● **Brief**
Only the number should be given: how many lines below contain "icon".

● **Source material**
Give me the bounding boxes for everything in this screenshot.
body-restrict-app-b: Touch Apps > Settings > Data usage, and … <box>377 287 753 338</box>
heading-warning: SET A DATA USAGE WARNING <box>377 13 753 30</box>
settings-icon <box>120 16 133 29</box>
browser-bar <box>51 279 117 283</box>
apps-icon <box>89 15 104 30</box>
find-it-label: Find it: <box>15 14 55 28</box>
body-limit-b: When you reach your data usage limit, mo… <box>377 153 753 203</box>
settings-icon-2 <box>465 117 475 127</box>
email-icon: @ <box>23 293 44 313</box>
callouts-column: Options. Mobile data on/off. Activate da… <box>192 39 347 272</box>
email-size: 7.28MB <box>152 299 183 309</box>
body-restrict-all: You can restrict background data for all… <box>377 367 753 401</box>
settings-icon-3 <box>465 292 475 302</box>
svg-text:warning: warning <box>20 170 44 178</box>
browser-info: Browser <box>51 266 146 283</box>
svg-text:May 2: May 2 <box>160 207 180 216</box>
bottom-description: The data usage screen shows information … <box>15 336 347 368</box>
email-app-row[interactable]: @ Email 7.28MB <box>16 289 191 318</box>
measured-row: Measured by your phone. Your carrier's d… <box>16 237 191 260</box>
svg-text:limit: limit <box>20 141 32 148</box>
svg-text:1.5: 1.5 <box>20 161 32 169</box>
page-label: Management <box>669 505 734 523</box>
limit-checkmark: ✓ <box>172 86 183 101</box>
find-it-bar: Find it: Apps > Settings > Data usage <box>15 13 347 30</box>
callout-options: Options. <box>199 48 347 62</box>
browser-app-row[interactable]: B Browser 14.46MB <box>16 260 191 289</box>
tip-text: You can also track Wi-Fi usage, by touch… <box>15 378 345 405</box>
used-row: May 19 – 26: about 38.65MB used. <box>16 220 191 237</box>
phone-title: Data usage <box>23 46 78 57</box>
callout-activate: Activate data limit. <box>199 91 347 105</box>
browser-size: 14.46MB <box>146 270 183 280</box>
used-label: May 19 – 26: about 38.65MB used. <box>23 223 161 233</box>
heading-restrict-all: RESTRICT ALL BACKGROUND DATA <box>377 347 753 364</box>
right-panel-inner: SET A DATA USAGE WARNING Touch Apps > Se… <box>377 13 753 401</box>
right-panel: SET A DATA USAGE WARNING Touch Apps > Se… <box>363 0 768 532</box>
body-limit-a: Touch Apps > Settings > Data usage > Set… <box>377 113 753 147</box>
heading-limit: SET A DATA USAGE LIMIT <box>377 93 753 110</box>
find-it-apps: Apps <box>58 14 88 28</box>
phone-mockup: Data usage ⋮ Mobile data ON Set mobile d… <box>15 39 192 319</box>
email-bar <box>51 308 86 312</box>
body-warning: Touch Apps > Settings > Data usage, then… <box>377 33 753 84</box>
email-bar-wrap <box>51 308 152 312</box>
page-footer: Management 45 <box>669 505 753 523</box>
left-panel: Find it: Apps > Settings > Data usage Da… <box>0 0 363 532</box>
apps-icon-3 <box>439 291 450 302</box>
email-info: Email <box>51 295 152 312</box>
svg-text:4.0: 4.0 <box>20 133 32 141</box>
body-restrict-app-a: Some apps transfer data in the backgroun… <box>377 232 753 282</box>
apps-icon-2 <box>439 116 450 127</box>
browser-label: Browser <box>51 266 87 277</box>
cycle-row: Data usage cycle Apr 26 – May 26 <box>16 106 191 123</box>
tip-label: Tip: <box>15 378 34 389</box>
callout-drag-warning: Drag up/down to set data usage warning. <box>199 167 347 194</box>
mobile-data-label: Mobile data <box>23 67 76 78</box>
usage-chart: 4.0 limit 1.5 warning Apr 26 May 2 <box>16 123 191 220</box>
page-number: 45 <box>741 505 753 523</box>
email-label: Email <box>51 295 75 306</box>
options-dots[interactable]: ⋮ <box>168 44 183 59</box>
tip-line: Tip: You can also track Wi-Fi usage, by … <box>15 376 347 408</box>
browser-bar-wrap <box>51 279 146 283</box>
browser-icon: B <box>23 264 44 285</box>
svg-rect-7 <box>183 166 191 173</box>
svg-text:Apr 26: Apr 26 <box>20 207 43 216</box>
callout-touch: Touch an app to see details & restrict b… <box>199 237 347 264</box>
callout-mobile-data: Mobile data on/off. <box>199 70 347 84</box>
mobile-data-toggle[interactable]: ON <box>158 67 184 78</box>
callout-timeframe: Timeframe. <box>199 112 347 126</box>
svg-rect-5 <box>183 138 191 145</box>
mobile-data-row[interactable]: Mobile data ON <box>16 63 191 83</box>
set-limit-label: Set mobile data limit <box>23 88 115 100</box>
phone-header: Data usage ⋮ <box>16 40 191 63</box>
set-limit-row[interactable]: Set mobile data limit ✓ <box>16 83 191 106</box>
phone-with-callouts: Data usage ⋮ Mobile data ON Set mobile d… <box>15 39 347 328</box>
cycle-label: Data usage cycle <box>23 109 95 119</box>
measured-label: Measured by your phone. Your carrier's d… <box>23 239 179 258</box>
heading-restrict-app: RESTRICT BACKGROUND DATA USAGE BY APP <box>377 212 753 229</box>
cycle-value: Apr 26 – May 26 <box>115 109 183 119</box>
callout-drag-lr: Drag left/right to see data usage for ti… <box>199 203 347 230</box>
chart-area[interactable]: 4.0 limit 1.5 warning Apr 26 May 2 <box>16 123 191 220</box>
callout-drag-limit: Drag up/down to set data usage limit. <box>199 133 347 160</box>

● **Exercise response**
8